Le cache-cache des désordres apparents, ou le caractère apparent du désordre dans toutes ses conséquences dommageables.
Bonjour à tous ! Je vous propose aujourd’hui de faire un focus sur une solution jurisprudentielle qui permet de contourner l’absence de responsabilité civile décennale qui découle de la réception sans réserve malgré des désordres apparents.
Vous le savez, l’effet principal d’une réception sans réserve est de couvrir les vices apparents. Le maître d’ouvrage est alors dans l’impossibilité de rechercher la responsabilité du constructeur pour des vices qu’il n’a pas dénoncés lors de la signature du PV de réception.
La réception sans réserve s’analyse en effet juridiquement comme une renonciation du maitre d’ouvrage à se prévaloir de désordres dont il aurait eu connaissance avant la réception.
On dit que ces désordres apparents sont « purgés », et ils sont considérés comme acceptés par le maître d’ouvrage.
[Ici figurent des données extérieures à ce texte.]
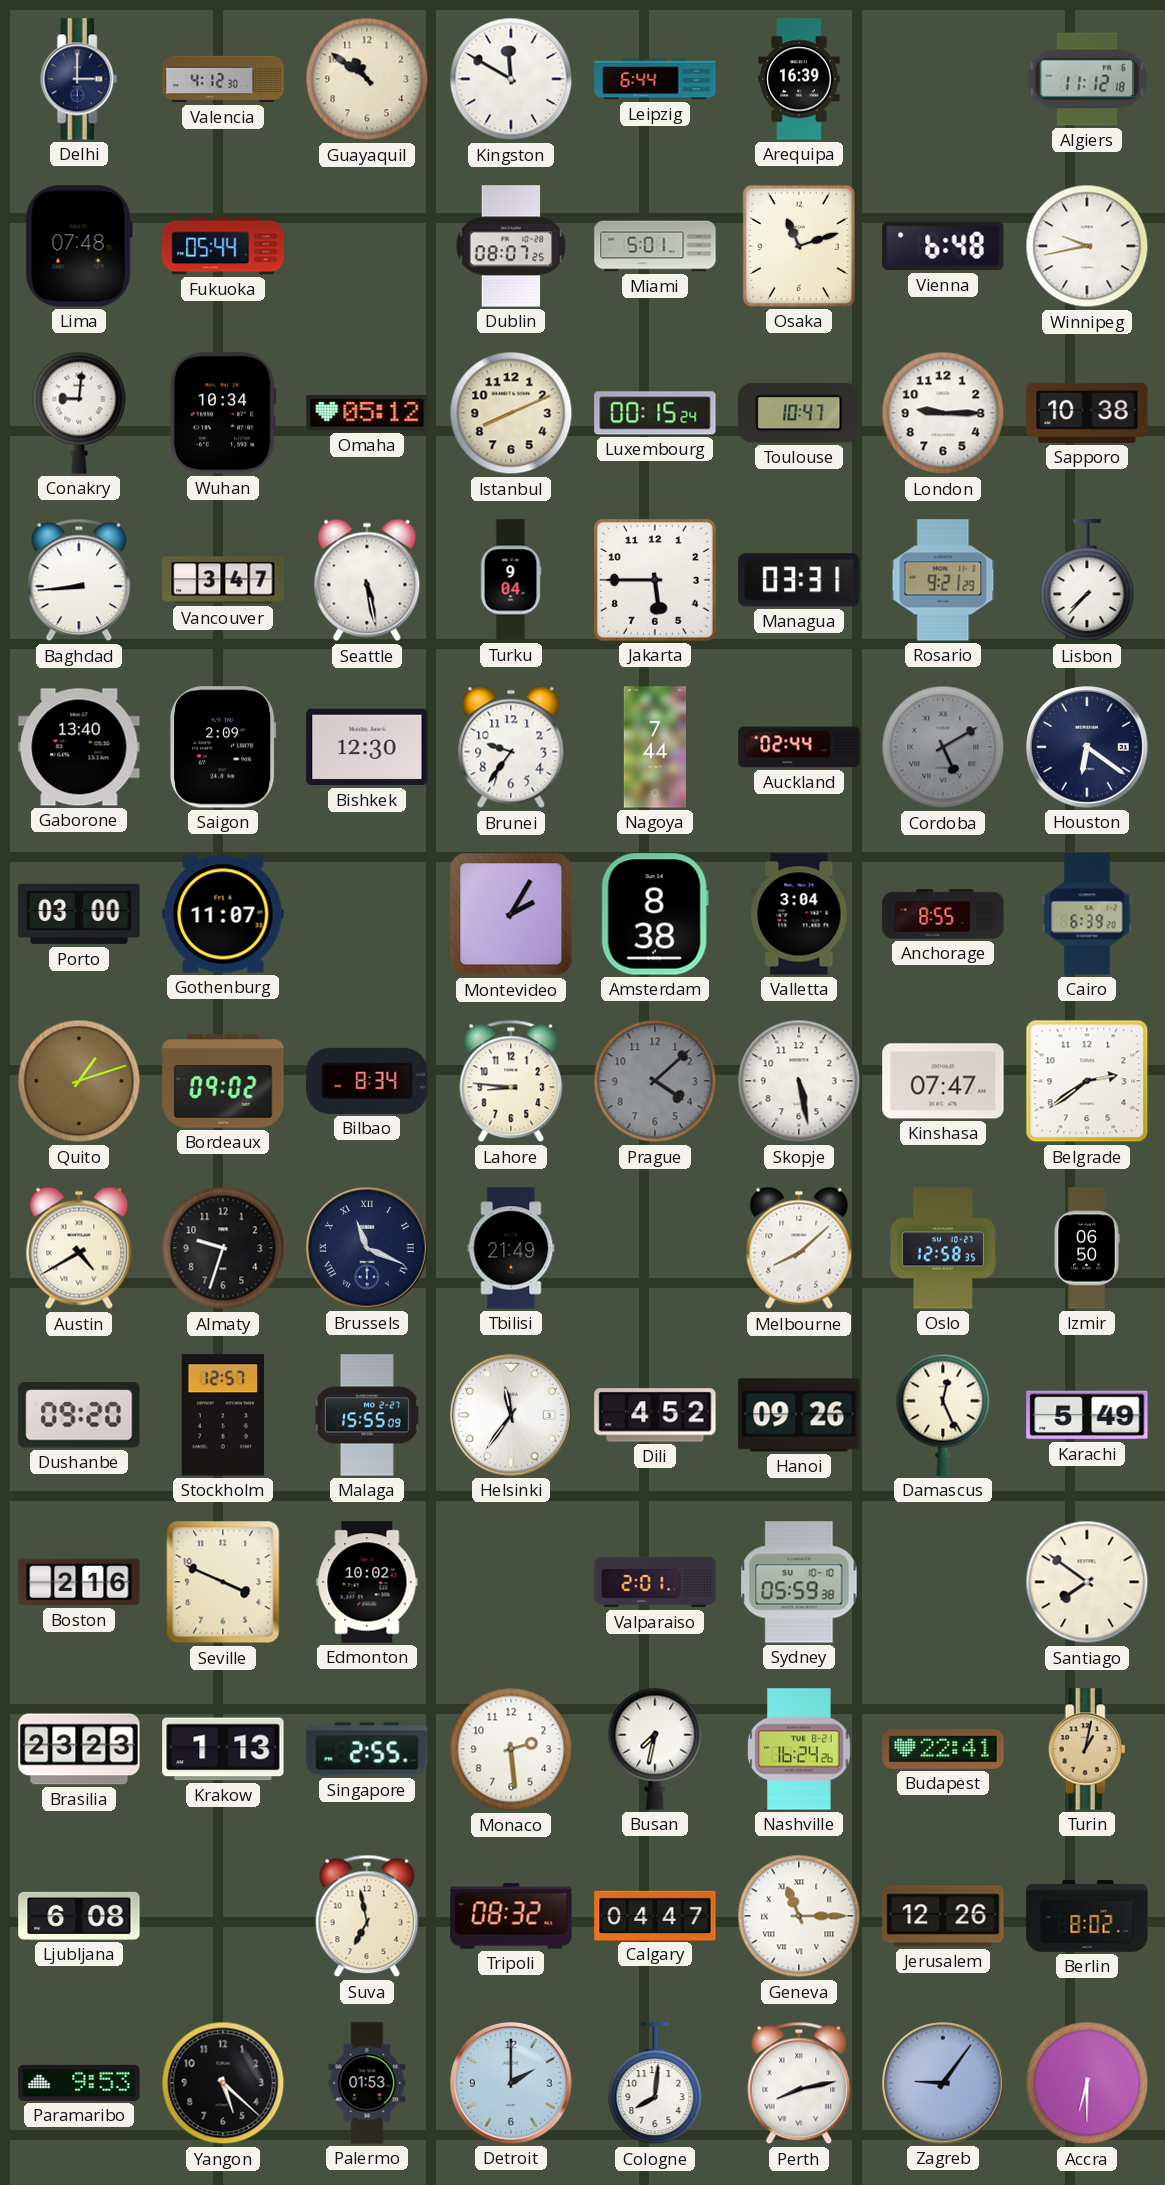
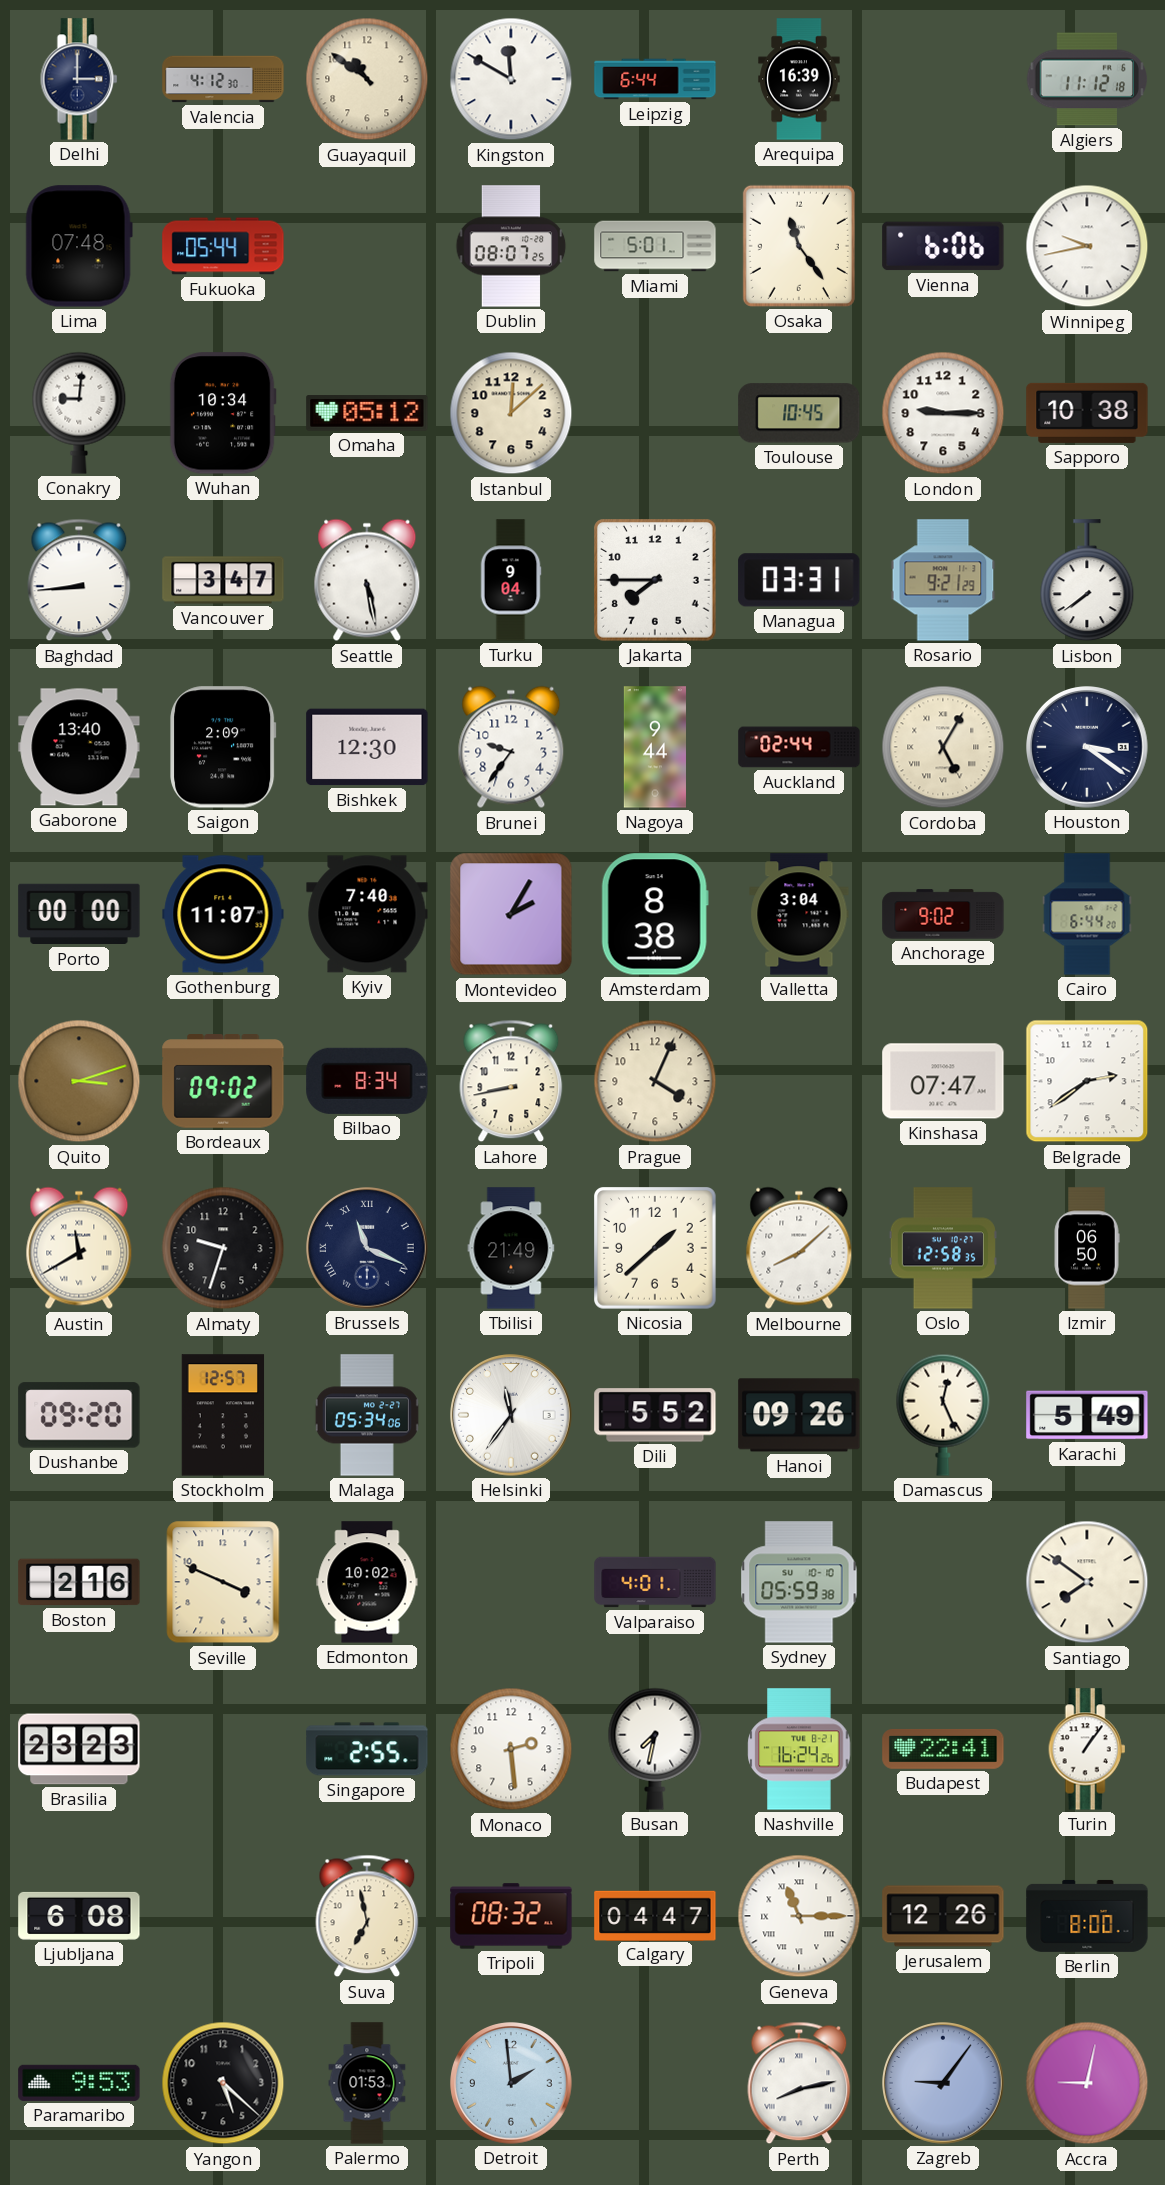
Osaka: 11:12 -> 11:24
Vienna: 6:48 -> 6:06
Istanbul: 8:11 -> 12:08
Luxembourg: 00:15 -> none
Toulouse: 10:47 -> 10:45
Jakarta: 5:45 -> 7:45
Lisbon: 7:37 -> 7:39
Nagoya: 7:44 -> 9:44
Cordoba: 5:10 -> 5:05
Cordoba dial: grey -> cream
Houston: 6:21 -> 3:21
Porto: 03:00 -> 00:00
Kyiv: none -> 7:40
Anchorage: 8:55 -> 9:02
Cairo: 6:39 -> 6:44
Quito: 1:12 -> 3:12
Lahore: 8:46 -> 8:43
Prague: 4:08 -> 4:04
Prague dial: grey -> cream
Skopje: 5:28 -> none
Austin: 4:40 -> 11:40
Nicosia: none -> 1:38
Malaga: 15:55 -> 05:34
Dili: 4:52 -> 5:52
Valparaiso: 2:01 -> 4:01
Krakow: 1:13 -> none
Turin: 1:02 -> 1:06
Turin dial: champagne -> white
Berlin: 8:02 -> 8:00
Detroit: 2:00 -> 1:59
Cologne: 8:01 -> none
Accra: 6:30 -> 9:02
La solution est la même s’agissant de la réception tacite qui est, par principe, sans réserve, de par l’absence de rédaction du PV de réception.
Or il n’est pas rare que les effets de ces vices apparents non réservés ne se révèlent qu’après la réception.
Pour tempérer la rigueur de la règle de purge des désordres apparents, la jurisprudence a imaginé de s’intéresser à l’apparence des conséquences dommageables du vice.
Ainsi, ce n’est plus seulement le vice qui doit être apparent, mais aussi ses conséquences dommageables (3ème Civ, 23 avril 1997, n° 95-13.482).
Si les conséquences dommageables du vice apparent ne sont elles, pas apparentes dans toute leur ampleur au moment de la réception, alors le vice pourra être assimilé à un vice caché, et alors entraîner l’application de la responsabilité civile décennale.
Ainsi le fait de signer le PV de réception sans réserve ne signifie pas nécessairement que le maître d’ouvrage avait connaissance du vice affectant l’immeuble dans l’ensemble de ses conséquences dommageables et dans toute sa gravité (3e civ 24 févr. 2009, n° 07-20.619).
Le caractère apparent du vice et de ses conséquences s’apprécie d’ailleurs non pas de façon objective, mais de façon subjective, par rapport à la personne du maître d’ouvrage au jour de la réception (3ème Civ 18 avril 2019 n° 18-14.337).
Cette solution venant atténuer la brutalité des conséquences d’une réception sans réserve a tout récemment été rappelée par la Cour de Cassation le 16 février 2022 (3ème Civ 16/02/2022, n° 21-12828).
Une SCI avait fait réaliser des travaux de réhabilitation d’un immeuble, qui avaient été tacitement réceptionnés.
L’expertise judiciaire diligentée avait déterminé que les défauts affectant la charpente étaient apparents lors des travaux.
L’absence de réception expresse avait toutefois empêché l’émission de réserves.
La Cour de Cassation a toutefois considéré que le défaut n’était pas apparent à la réception dans toutes ses conséquences dommageables, si bien que les demandes fondées sur l’article 1792 du Code Civil pouvaient être accueillies.
Ainsi, l’absence de réserves du maître de l’ouvrage relativement à un vice apparent à la réception, ne le prive pas de faire ultérieurement valoir que toutes les conséquences de ce vice ne s’étaient pas réalisées au jour de la réception, et n’étaient pas raisonnablement prévisibles, pour ainsi bénéficier de la responsabilité civile décennale.